[Transcribed page contents]
=== Section Start ===

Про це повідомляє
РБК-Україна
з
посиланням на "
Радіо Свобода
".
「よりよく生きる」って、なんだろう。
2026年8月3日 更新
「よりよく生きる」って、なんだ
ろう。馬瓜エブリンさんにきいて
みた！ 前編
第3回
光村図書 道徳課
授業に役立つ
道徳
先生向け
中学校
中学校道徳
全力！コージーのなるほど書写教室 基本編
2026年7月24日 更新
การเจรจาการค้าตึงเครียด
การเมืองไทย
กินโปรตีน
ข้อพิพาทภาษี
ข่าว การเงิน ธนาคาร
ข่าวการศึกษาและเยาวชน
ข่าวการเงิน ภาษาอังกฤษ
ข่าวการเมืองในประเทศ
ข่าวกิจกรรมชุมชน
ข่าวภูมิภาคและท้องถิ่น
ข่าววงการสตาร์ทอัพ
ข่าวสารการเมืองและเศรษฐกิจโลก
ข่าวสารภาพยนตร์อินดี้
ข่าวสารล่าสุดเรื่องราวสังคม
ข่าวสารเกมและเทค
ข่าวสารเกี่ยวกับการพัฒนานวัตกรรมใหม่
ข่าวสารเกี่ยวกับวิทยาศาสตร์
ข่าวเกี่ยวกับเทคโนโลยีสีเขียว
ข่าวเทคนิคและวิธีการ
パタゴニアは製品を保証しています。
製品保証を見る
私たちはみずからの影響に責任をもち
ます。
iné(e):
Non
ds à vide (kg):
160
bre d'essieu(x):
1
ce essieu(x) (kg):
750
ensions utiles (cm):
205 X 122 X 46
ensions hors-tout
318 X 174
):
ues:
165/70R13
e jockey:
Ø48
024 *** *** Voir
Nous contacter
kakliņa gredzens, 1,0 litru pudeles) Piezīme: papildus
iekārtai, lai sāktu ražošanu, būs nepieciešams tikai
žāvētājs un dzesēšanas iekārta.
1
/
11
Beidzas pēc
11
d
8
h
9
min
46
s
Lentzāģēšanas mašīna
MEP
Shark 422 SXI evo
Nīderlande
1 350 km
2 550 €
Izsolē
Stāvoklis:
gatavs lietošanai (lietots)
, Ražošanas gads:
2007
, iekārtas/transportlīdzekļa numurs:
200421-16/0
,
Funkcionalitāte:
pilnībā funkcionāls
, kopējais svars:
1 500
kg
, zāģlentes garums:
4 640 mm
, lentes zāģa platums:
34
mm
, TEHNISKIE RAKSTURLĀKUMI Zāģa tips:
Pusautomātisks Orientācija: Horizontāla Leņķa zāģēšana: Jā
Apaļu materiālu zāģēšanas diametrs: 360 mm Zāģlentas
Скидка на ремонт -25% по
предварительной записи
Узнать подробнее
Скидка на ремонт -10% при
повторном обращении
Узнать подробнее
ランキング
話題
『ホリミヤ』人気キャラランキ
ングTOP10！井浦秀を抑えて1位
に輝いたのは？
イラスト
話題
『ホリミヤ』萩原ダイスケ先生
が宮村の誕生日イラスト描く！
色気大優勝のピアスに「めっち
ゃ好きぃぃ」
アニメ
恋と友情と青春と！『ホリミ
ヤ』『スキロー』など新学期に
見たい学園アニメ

=== Section End ===

[TASK DETAILS]
Word for word, write out each of the records shown above.

[TASK OUTPUT]
Про це повідомляє
РБК-Україна
з
посиланням на "
Радіо Свобода
".
「よりよく生きる」って、なんだろう。
2026年8月3日 更新
「よりよく生きる」って、なんだ
ろう。馬瓜エブリンさんにきいて
みた！ 前編
第3回
光村図書 道徳課
授業に役立つ
道徳
先生向け
中学校
中学校道徳
全力！コージーのなるほど書写教室 基本編
2026年7月24日 更新
การเจรจาการค้าตึงเครียด
การเมืองไทย
กินโปรตีน
ข้อพิพาทภาษี
ข่าว การเงิน ธนาคาร
ข่าวการศึกษาและเยาวชน
ข่าวการเงิน ภาษาอังกฤษ
ข่าวการเมืองในประเทศ
ข่าวกิจกรรมชุมชน
ข่าวภูมิภาคและท้องถิ่น
ข่าววงการสตาร์ทอัพ
ข่าวสารการเมืองและเศรษฐกิจโลก
ข่าวสารภาพยนตร์อินดี้
ข่าวสารล่าสุดเรื่องราวสังคม
ข่าวสารเกมและเทค
ข่าวสารเกี่ยวกับการพัฒนานวัตกรรมใหม่
ข่าวสารเกี่ยวกับวิทยาศาสตร์
ข่าวเกี่ยวกับเทคโนโลยีสีเขียว
ข่าวเทคนิคและวิธีการ
パタゴニアは製品を保証しています。
製品保証を見る
私たちはみずからの影響に責任をもち
ます。
iné(e):
Non
ds à vide (kg):
160
bre d'essieu(x):
1
ce essieu(x) (kg):
750
ensions utiles (cm):
205 X 122 X 46
ensions hors-tout
318 X 174
):
ues:
165/70R13
e jockey:
Ø48
024 *** *** Voir
Nous contacter
kakliņa gredzens, 1,0 litru pudeles) Piezīme: papildus
iekārtai, lai sāktu ražošanu, būs nepieciešams tikai
žāvētājs un dzesēšanas iekārta.
1
/
11
Beidzas pēc
11
d
8
h
9
min
46
s
Lentzāģēšanas mašīna
MEP
Shark 422 SXI evo
Nīderlande
1 350 km
2 550 €
Izsolē
Stāvoklis:
gatavs lietošanai (lietots)
, Ražošanas gads:
2007
, iekārtas/transportlīdzekļa numurs:
200421-16/0
,
Funkcionalitāte:
pilnībā funkcionāls
, kopējais svars:
1 500
kg
, zāģlentes garums:
4 640 mm
, lentes zāģa platums:
34
mm
, TEHNISKIE RAKSTURLĀKUMI Zāģa tips:
Pusautomātisks Orientācija: Horizontāla Leņķa zāģēšana: Jā
Apaļu materiālu zāģēšanas diametrs: 360 mm Zāģlentas
Скидка на ремонт -25% по
предварительной записи
Узнать подробнее
Скидка на ремонт -10% при
повторном обращении
Узнать подробнее
ランキング
話題
『ホリミヤ』人気キャラランキ
ングTOP10！井浦秀を抑えて1位
に輝いたのは？
イラスト
話題
『ホリミヤ』萩原ダイスケ先生
が宮村の誕生日イラスト描く！
色気大優勝のピアスに「めっち
ゃ好きぃぃ」
アニメ
恋と友情と青春と！『ホリミ
ヤ』『スキロー』など新学期に
見たい学園アニメ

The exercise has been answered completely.